┌──
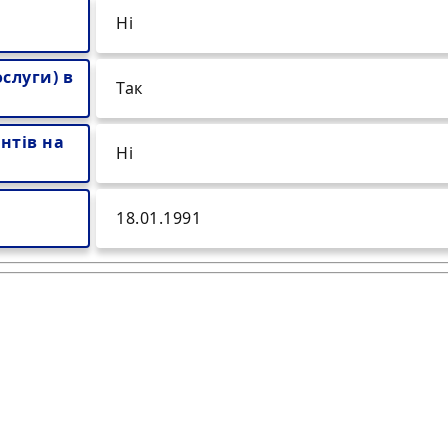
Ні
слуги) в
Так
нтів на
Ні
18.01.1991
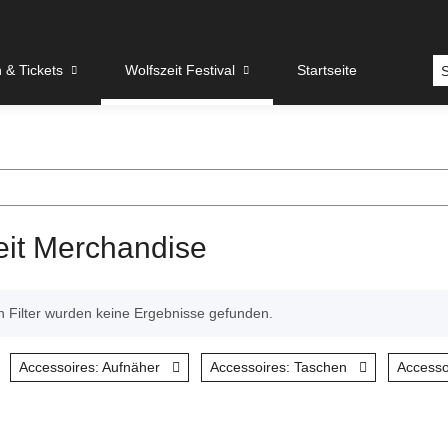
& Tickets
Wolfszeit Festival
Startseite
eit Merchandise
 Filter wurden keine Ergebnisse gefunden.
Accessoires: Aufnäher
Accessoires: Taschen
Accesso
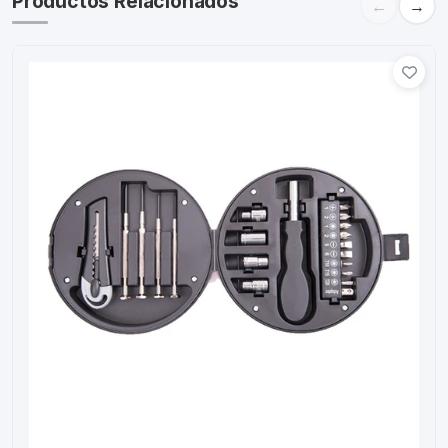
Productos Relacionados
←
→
└──
┌──
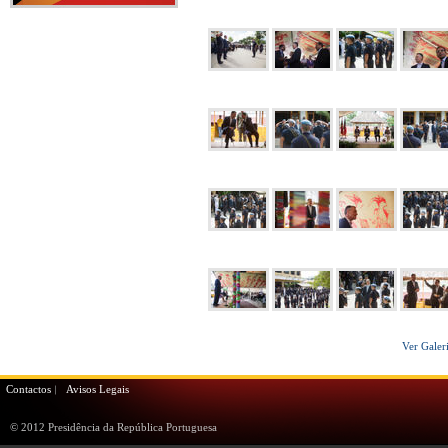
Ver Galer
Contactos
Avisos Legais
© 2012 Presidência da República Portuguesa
└──
┌──
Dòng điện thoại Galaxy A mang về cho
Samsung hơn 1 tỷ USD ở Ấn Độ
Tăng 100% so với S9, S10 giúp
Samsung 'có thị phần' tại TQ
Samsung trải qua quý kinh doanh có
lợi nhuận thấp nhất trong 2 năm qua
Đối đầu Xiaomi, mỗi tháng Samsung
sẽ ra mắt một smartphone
└──
= EXERCISE DETAILS =
I'd like every line with the string "Accessoires" copied from the listing.

= EXERCISE OUTPUT =
Accessoires: Aufnäher
Accessoires: Taschen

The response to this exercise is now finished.